* [Task] Quote the data below in full, minus the images.

* [Records supplied]

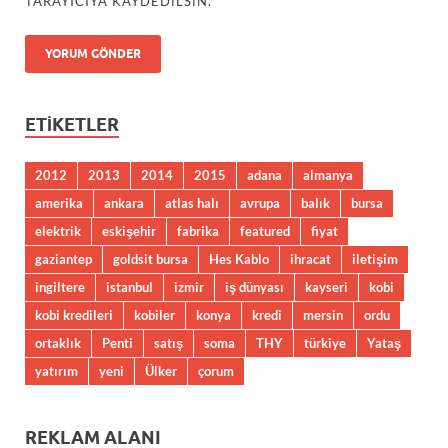
TARAYICIYA KAYDEDILSIN.
ETIKETLER
2012
2013
2014
2015
adana
almanya
amerika
ankara
atlas halı
avrupa
balık
bursa
elektrik
eskişehir
fabrika
featured
fiyat
gaziantep
goldsit bursa
Hes Kablo
ihracat
iletişim
ingiltere
istanbul
izmir
iş dünyası
kayseri
kobi
kobi kredileri
kobiler
konya
kredi
mersin
ordu
ortaklık
Penti
satış
soma
THY
türkiye
Yataş
yatırım
yeni
Ülker
çorum
REKLAM ALANI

* [Task answer]
TARAYICIYA KAYDEDILSIN.
ETIKETLER
2012
2013
2014
2015
adana
almanya
amerika
ankara
atlas halı
avrupa
balık
bursa
elektrik
eskişehir
fabrika
featured
fiyat
gaziantep
goldsit bursa
Hes Kablo
ihracat
iletişim
ingiltere
istanbul
izmir
iş dünyası
kayseri
kobi
kobi kredileri
kobiler
konya
kredi
mersin
ordu
ortaklık
Penti
satış
soma
THY
türkiye
Yataş
yatırım
yeni
Ülker
çorum
REKLAM ALANI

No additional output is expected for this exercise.